_REQUIRED WORK_
An exact reproduction of the data below is expected, free of images.

_DATASET RECORDS_
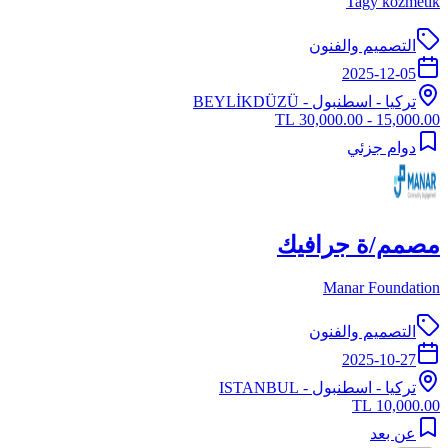
Tagy kozmetik
التصميم والفنون
2025-12-05
تركيا
-
اسطنبول
- BEYLİKDÜZÜ
15,000.00 - 30,000.00 TL
دوام جزئي
مصمم/ة جرافيك
Manar Foundation
التصميم والفنون
2025-10-27
تركيا
-
اسطنبول
- ISTANBUL
10,000.00 TL
عن بعد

_EXERCISE RESPONSE_
Tagy kozmetik
التصميم والفنون
2025-12-05
تركيا
-
اسطنبول
- BEYLİKDÜZÜ
15,000.00 - 30,000.00 TL
دوام جزئي
مصمم/ة جرافيك
Manar Foundation
التصميم والفنون
2025-10-27
تركيا
-
اسطنبول
- ISTANBUL
10,000.00 TL
عن بعد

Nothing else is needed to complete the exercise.